**TASK DETAILS**: Leave the pictures behind and repeat all the entries exactly.

**Dataset items**:
⟨

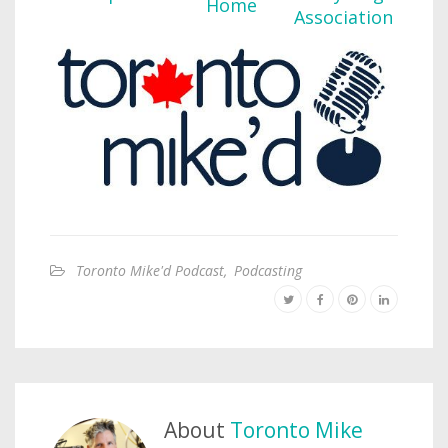
Toronto Mike'd Podcast
,
Podcasting
About
Toronto Mike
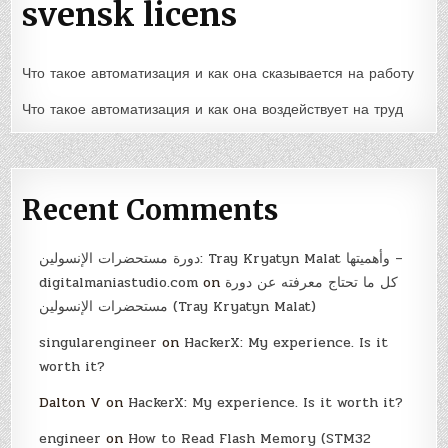
svensk licens
Что такое автоматизация и как она сказывается на работу
Что такое автоматизация и как она воздействует на труд
Recent Comments
دورة مستحضرات الإنسولين: Tray Kryatyn Malat وأهميتها –
digitalmaniastudio.com
on
كل ما تحتاج معرفته عن دورة
مستحضرات الإنسولين (Tray Kryatyn Malat)
singularengineer
on
HackerX: My experience. Is it
worth it?
Dalton V
on
HackerX: My experience. Is it worth it?
engineer
on
How to Read Flash Memory (STM32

⟩

**ANSWER BOX**:
Toronto Mike'd Podcast
,
Podcasting
About
Toronto Mike
svensk licens
Что такое автоматизация и как она сказывается на работу
Что такое автоматизация и как она воздействует на труд
Recent Comments
دورة مستحضرات الإنسولين: Tray Kryatyn Malat وأهميتها –
digitalmaniastudio.com
on
كل ما تحتاج معرفته عن دورة
مستحضرات الإنسولين (Tray Kryatyn Malat)
singularengineer
on
HackerX: My experience. Is it
worth it?
Dalton V
on
HackerX: My experience. Is it worth it?
engineer
on
How to Read Flash Memory (STM32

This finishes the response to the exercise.